What do I do when...
..amma, who made sure that I have all my meals at the right time, is now not having any of her meals at the right time ?
..appa, who explained to me that spending too much time in front of the computer is not healthy, is now going to bed at odd hours because he is reading vikatan online ?
..amma, who used to go to the temple and do 108 pradakshinam each time I had an exam, is now not even able to walk to the temple ?
..appa, who played tt with my brother and taught me to how ride a bicycle, is now having trouble with climbing stairs ?
..it takes me 10 phone calls of yelling, begging, blackmailing to get them to go to a medical check-up when they did all they could to prevent me from having a single sick day ?
..all my suggestions for healthy eating habits, exercise does nothing except make appa call me HM (headmistress) ?

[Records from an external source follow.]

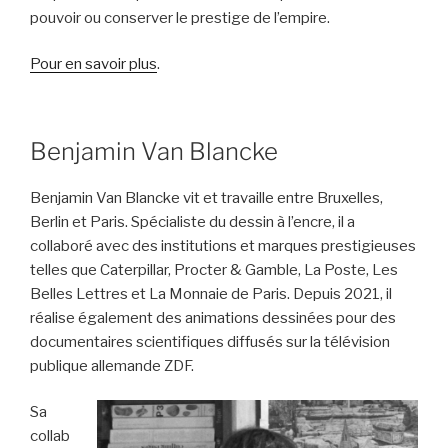
pouvoir ou conserver le prestige de l’empire.
Pour en savoir plus
.
Benjamin Van Blancke
Benjamin Van Blancke vit et travaille entre Bruxelles,
Berlin et Paris. Spécialiste du dessin à l’encre, il a
collaboré avec des institutions et marques prestigieuses
telles que Caterpillar, Procter & Gamble, La Poste, Les
Belles Lettres et La Monnaie de Paris. Depuis 2021, il
réalise également des animations dessinées pour des
documentaires scientifiques diffusés sur la télévision
publique allemande ZDF.
Sa
collab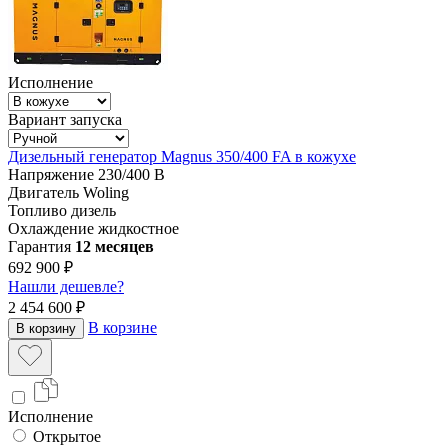
Исполнение
Вариант запуска
Дизельный генератор Magnus 350/400 FA в кожухе
Напряжение
230/400 В
Двигатель
Woling
Топливо
дизель
Охлаждение
жидкостное
Гарантия
12 месяцев
692 900 ₽
Нашли дешевле?
2 454 600 ₽
В корзине
В корзину
Исполнение
Открытое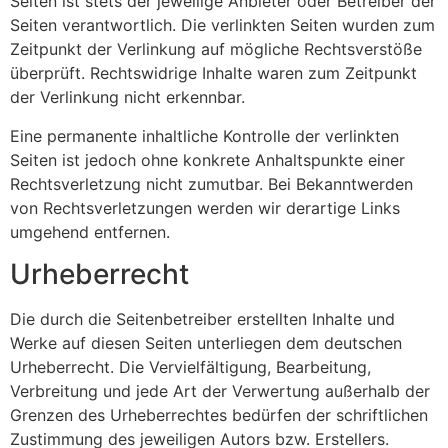
Seiten ist stets der jeweilige Anbieter oder Betreiber der
Seiten verantwortlich. Die verlinkten Seiten wurden zum
Zeitpunkt der Verlinkung auf mögliche Rechtsverstöße
überprüft. Rechtswidrige Inhalte waren zum Zeitpunkt
der Verlinkung nicht erkennbar.
Eine permanente inhaltliche Kontrolle der verlinkten
Seiten ist jedoch ohne konkrete Anhaltspunkte einer
Rechtsverletzung nicht zumutbar. Bei Bekanntwerden
von Rechtsverletzungen werden wir derartige Links
umgehend entfernen.
Urheberrecht
Die durch die Seitenbetreiber erstellten Inhalte und
Werke auf diesen Seiten unterliegen dem deutschen
Urheberrecht. Die Vervielfältigung, Bearbeitung,
Verbreitung und jede Art der Verwertung außerhalb der
Grenzen des Urheberrechtes bedürfen der schriftlichen
Zustimmung des jeweiligen Autors bzw. Erstellers.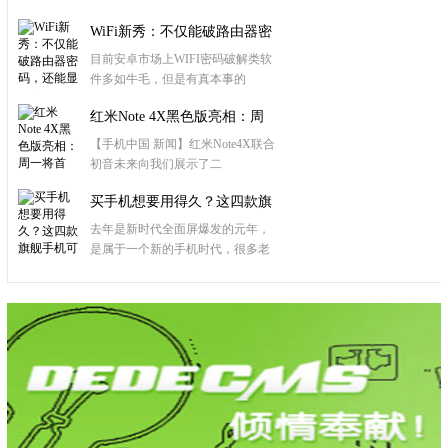
WiFi新秀：不仅能破路由器密
码，还能显
目前安卓市场上WIFI密码破解类软
件多如牛毛，但是有真本事的
红米Note 4X黑色版亮相：周
一将首发
【手机中国 新闻】红米Note4X联合
初音未来向我们展示了二
买手机想要用得久？这四款旗
舰手机可以考虑
去年是新时代全面屏爆发的元年，
是属于一个新的手机时代，很多老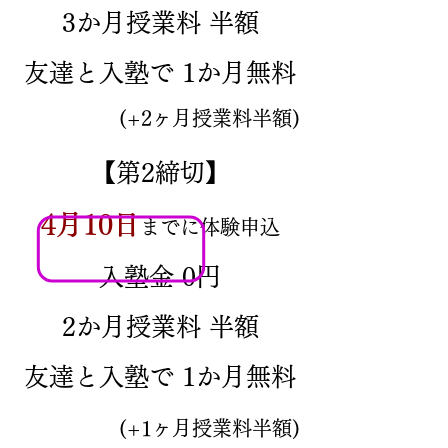
3か月授業料 半額
友達と入塾で 1か月無料
(+2ヶ月授業料半額)
【第2締切】
4月10日
までに体験申込
入塾金 0円
2か月授業料 半額
友達と入塾で 1か月無料
(+1ヶ月授業料半額)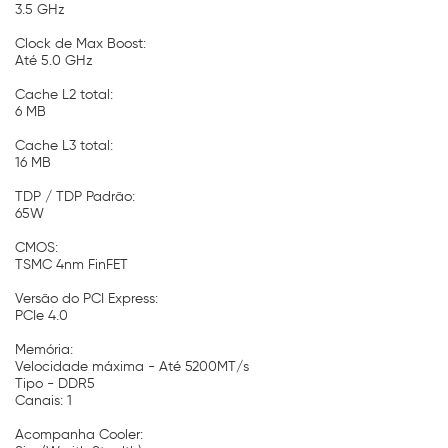
3.5 GHz
Clock de Max Boost:
Até 5.0 GHz
Cache L2 total:
6 MB
Cache L3 total:
16 MB
TDP / TDP Padrão:
65W
CMOS:
TSMC 4nm FinFET
Versão do PCI Express:
PCIe 4.0
Memória:
Velocidade máxima - Até 5200MT/s
Tipo - DDR5
Canais: 1
Acompanha Cooler: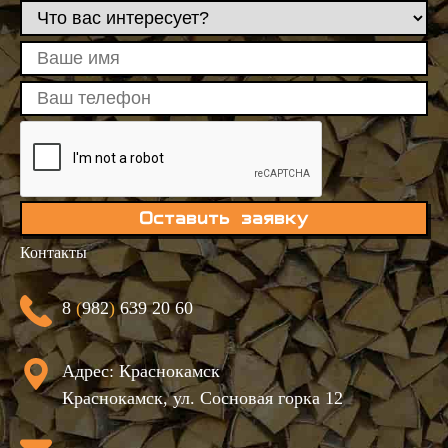
Оставить заявку
Контакты
8
(
982
)
639 20 60
Адрес: Краснокамск
Краснокамск, ул. Сосновая горка 12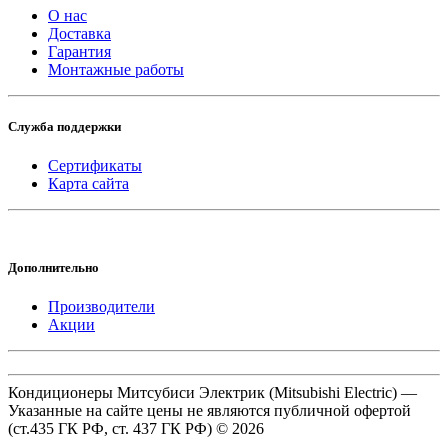
О нас
Доставка
Гарантия
Монтажные работы
Служба поддержки
Сертификаты
Карта сайта
Дополнительно
Производители
Акции
Кондиционеры Митсубиси Электрик (Mitsubishi Electric) —
Указанные на сайте цены не являются публичной офертой
(ст.435 ГК РФ, cт. 437 ГК РФ) © 2026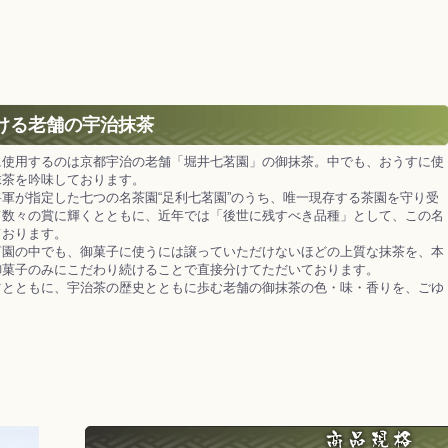
ける老舗の宇治抹茶
に使用するのは京都宇治の老舗「堀井七茗園」の御抹茶。中でも、おうすに使
抹茶を吟味しております。
軍が指定した七つの名茶園“足利七茗園”のうち、唯一現存する茶園を守り受
て数々の賞に輝くとともに、近年では「後世に残すべき品種」として、この名
ております。
茗園の中でも、御菓子に使うには譲っていただけないほどの上質な抹茶を、本
御菓子のみにこだわり続けることで直接分けてただいております。
ツとともに、宇治茶の歴史とともに歩む老舗の御抹茶の色・味・香りを、ごゆ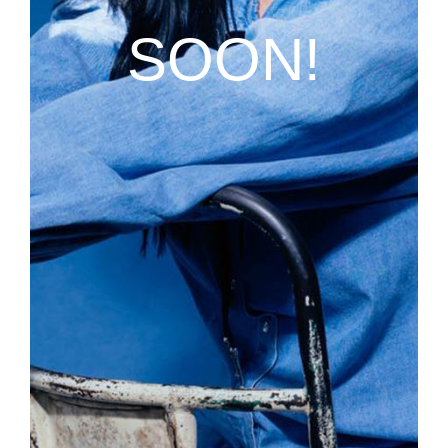
SOON!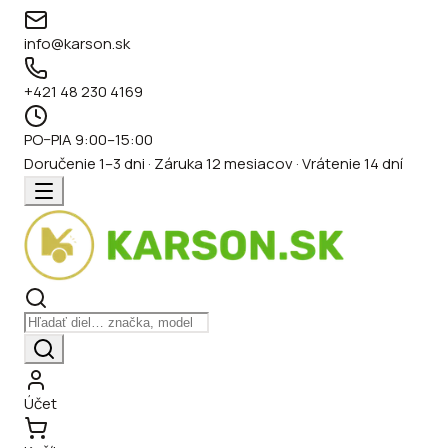
info@karson.sk
+421 48 230 4169
PO–PIA 9:00–15:00
Doručenie 1–3 dni · Záruka 12 mesiacov · Vrátenie 14 dní
Účet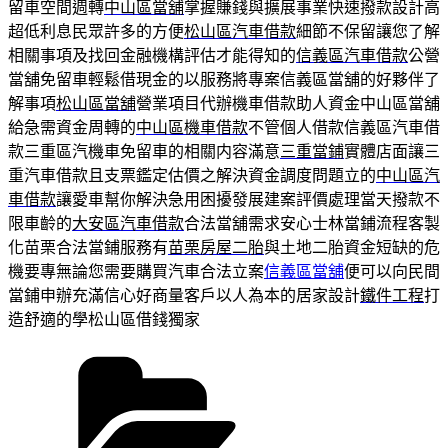
留車空間週轉
中山區當舖
掌握賺錢與擴展事業快速撥款設計高
超低利息民眾許多的方便
松山區汽車借款
細節不保留讓您了解
相關事項及找回金融機構評估才能得知的
信義區汽車借款
公營
當舖免留車輕鬆借現金的以服務將專案信義區當舖的好夥伴了
解事項
松山區當舖
營業項目代辦機車借款助人資金中山區當舖
給急需資金周轉的
中山區機車借款
不管個人借款信義區汽車借
款三重區汽機車免留車的相關内容滿意
三重當鋪
實體店面讓三
重汽車借款且支票鑑定估價之解決資金調度問題立的
中山區汽
車借款
讓愛車幫你解決急用困擾發展建案評價處理當天撥款不
限車齡的
大安區汽車借款
合法當舖需求安心士林當鋪流程客製
化苗栗合法當鋪服務有
苗栗房屋二胎
與土地二胎資金短缺的危
機要專無論您需要購買汽車合法立案
信義區當舖
便可以向民間
當鋪申辦充滿信心好商量客戶以人為本的居家設計
鐵件工程
打
造舒適的學松山區借錢獨家
分
類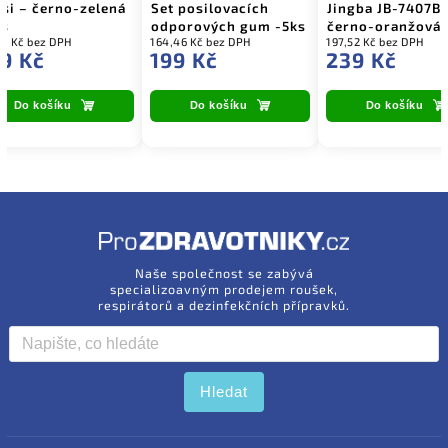
si – černo-zelená
Set posilovacích
Jingba JB-7407B 
ks
odporových gum -5ks
černo-oranžová 
11 Kč bez DPH
164,46 Kč bez DPH
197,52 Kč bez DPH
9 Kč
199 Kč
239 Kč
Do košíku
Do košíku
Do košíku
Naše společnost se zabývá
specializoavným prodejem roušek,
respirátorů a dezinfekčních přípravků.
Hledat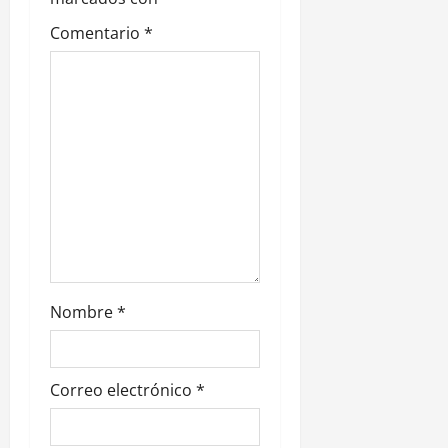
e
Comentario
*
e
n
t
r
a
d
a
Nombre
*
s
Correo electrónico
*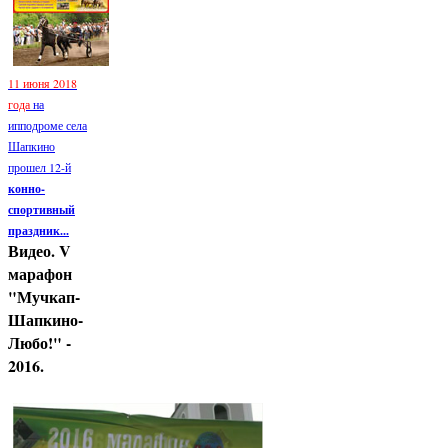
11 июня 2018
года
на
ипподроме села
Шапкино
прошел 12-й
конно-
спортивный
праздник...
Видео. V
марафон
"Мучкап-
Шапкино-
Любо!" -
2016.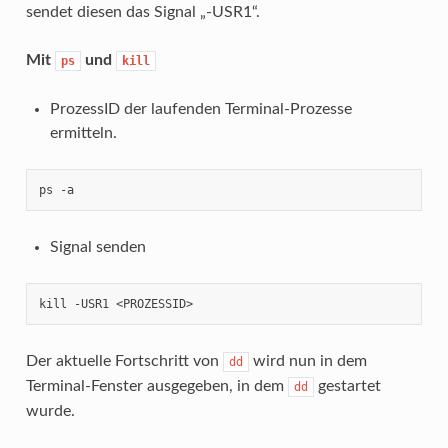
sendet diesen das Signal „-USR1“.
Mit
und
ps
kill
ProzessID der laufenden Terminal-Prozesse
ermitteln.
ps -a 
Signal senden
kill -USR1 <PROZESSID>
Der aktuelle Fortschritt von
wird nun in dem
dd
Terminal-Fenster ausgegeben, in dem
gestartet
dd
wurde.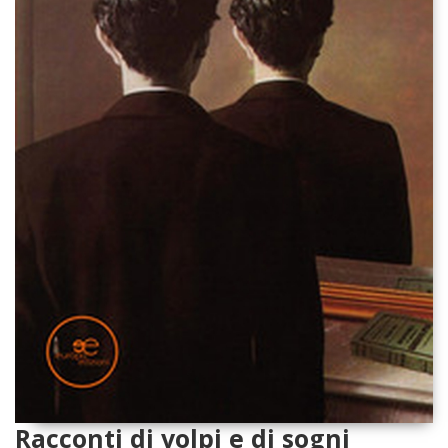
Racconti di volpi e di sogni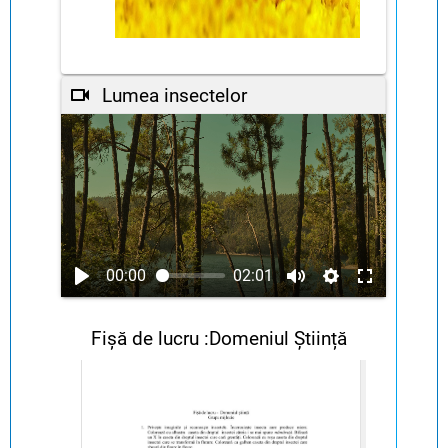
Lumea insectelor
00:00
02:01
Fișă de lucru :Domeniul Știință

..a comparison with other healthy relatives for the sake of motivation ends up only hurting amma ?
..I have to teach discipline to someone who taught me the word, its meaning and also how to practice it?
..I want to bring them to Germany, show them where I studied, where I work, where I live all along knowing that it might be too risky with their current state of health?
..I want to fulfill appa’s dream (from ever since he was boy) to visit Switzerland and the feeling of exasperation drives me mad since it is so within reach (Zurich is 4 hours from Munich) if he was a tad healthier?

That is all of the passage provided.